Typological and spiritual senses: The entire dynamic of Psalm 66 — suffering, testing, vows, and confident praise — is read by the Fathers as a figure of Christ's own paschal journey. Just as Israel passed through fire and water and came to abundance (v. 12), so Christ passed through death into resurrection. Verse 20 then becomes, in the spiritual sense, Christ's own blessing of the Father who "heard him because of his reverent submission" (Heb 5:7). The prayer of Christ in Gethsemane was not "turned away" — not because the cup was removed, but because the Father was present through it, and the hesed of the Trinity was never withheld.
Catholic tradition illuminates this verse along several distinct lines.
The theology of petition and divine condescension: The Catechism of the Catholic Church teaches that "God thirsts that we may thirst for him" (CCC 2560), and that prayer is above all the living relationship between God and man (CCC 2558). Psalm 66:20 reveals the telos of this relationship: not merely that requests are fulfilled, but that the conversation itself is sustained. God's not "turning away" prayer is a profound affirmation of human dignity — God takes the creature's cry seriously.
Augustine reads the Psalms as the voice of the whole Christ (totus Christus), Head and Body together. In his Enarrationes in Psalmos, he notes that when the Church prays and finds herself heard, it is because Christ's prayer undergirds and inhabits her petition. Psalm 66:20 is thus a guarantee: the prayer of the Body is inseparable from the prayer of the Head, and the Head's prayer is never rejected.
Thomas Aquinas (Summa Theologiae II-II, q. 83) insists that the efficacy of prayer derives not from human merit but from the mercy of God who draws us to pray in the first place. The psalmist's benediction — "Blessed be God" — is itself the fruit of grace: the very gratitude with which the verse closes is a gift.

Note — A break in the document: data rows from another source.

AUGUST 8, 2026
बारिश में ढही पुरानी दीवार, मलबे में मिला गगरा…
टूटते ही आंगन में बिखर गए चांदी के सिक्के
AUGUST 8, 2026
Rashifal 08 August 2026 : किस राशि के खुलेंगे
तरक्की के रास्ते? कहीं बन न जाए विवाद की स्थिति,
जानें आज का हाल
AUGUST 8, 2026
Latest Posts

The Second Vatican Council's Sacrosanctum Concilium recovers the Psalms as the Church's essential prayer, noting that in the Liturgy of the Hours the Church "continues to offer to the Father a sacrifice of praise" (SC 83). Psalm 66:20 captures perfectly why the Church perseveres in this offering: because the Father never turns it away.
For Catholics today, Psalm 66:20 offers a corrective to two common distortions of prayer. The first is the transactional view — praying only to obtain outcomes, and measuring God's faithfulness by whether specific requests are granted. The psalmist's benediction centers not on what was received but on the fact of being heard. When a prayer seems unanswered, this verse invites the question: has God truly turned away, or is His hesed still present in a form I haven't recognized?

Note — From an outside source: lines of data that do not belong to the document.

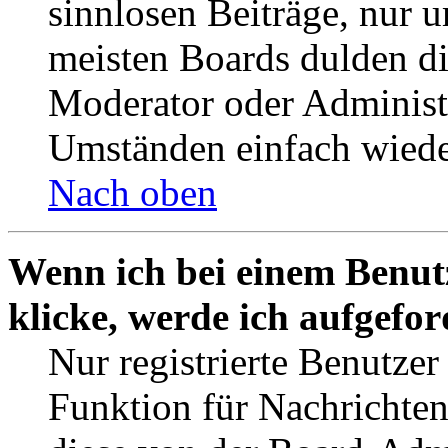
sinnlosen Beiträge, nur
meisten Boards dulden di
Moderator oder Administ
Umständen einfach wiede
Nach oben
Wenn ich bei einem Benut
klicke, werde ich aufgefo
Nur registrierte Benutzer
Funktion für Nachrichten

The second distortion is discouragement. Many Catholics quietly give up on prayer after perceived silence. This verse — placed deliberately at the psalm's climax, after the psalmist has described being "tested," "brought into the net," and "laid burdens on our backs" (vv. 10–11) — insists that God's attentiveness persists through the darkness, not only after it.
Concretely: conclude your personal prayer, whether consoled or dry, with a deliberate act of blessing God simply for receiving your prayer. Make verse 20 a daily doxology. This practice slowly reshapes prayer from demand to dialogue, from transaction to communion.